+ 3
Counting similar elements
How to count some repeating (duplicate) elements in a list?
5 Respuestas
+ 5
There's probably a million ways to do this, but I would do something like this:
from random import randint
# create a list with repeated elements
l = [randint(1, 10) for i in range(20)]
# sample output: [9, 10, 5, 9, 10, 10, 1, 2, 9, 3, 5, 9, 9, 9, 6, 5, 4, 5, 7, 10]

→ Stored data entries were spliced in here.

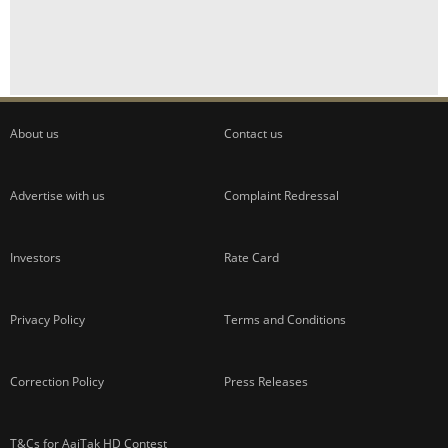
About us
Contact us
Advertise with us
Complaint Redressal
Investors
Rate Card
Privacy Policy
Terms and Conditions
Correction Policy
Press Releases
T&Cs for AajTak HD Contest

# create a set with the unique elements in the list
s = set(l)
# sample output: {1, 2, 3, 4, 5, 6, 7, 9, 10}
# create a dictionary with the single elements and their count
c = {item: l.count(item) for item in s}
print(c)
# sample output: {1: 1, 2: 1, 3: 1, 4: 1, 5: 4, 6: 1, 7: 1, 9: 6, 10: 4}
If you only want repeated elements:
c = {item: l.count(item) for item in s if l.count(item) > 1}
print(c)
# sample output: {5: 4, 9: 6, 10: 4}
If you want to use a predefined module, you can use collections.Counter:
from collections import Counter
from random import randint
l = [randint(1, 10) for i in range(20)]
print(Counter(l))
# sample output: Counter({9: 6, 10: 4, 5: 4, 1: 1, 2: 1, 3: 1, 6: 1, 4: 1, 7: 1})
+ 4
Anna 👍👍
+ 3
Anna thank you.....can we use nested for loop?
count=0
For i in list:
For j in list:
If i==j:
count = count+1
Why this code not giving right answer?
+ 3
You probably could use a nested for loop, but it's unnecessarily complicated in my opinion because you have to make sure that the items aren't compared to themselves:
l = [1, 2] # list without duplicates
for i in l:
for j in l:
print(i, j)
# result:
1 1 # looks like a duplicate
1 2
2 1
2 2 # looks like a duplicate
This works a bit better, but it's still not correct:
l = [1, 2, 2] # list with one repeated element
for i in range(len(l)):
for j in range(len(l)):
if i == j:
continue # make sure that items are not compared to themselves
if l[i] == l[j]:
print('found duplicate:', l[i])
# output:
found duplicate: 2
found duplicate: 2 # still wrong: duplicate found, but counted twice
+ 2
your_list.count('that element')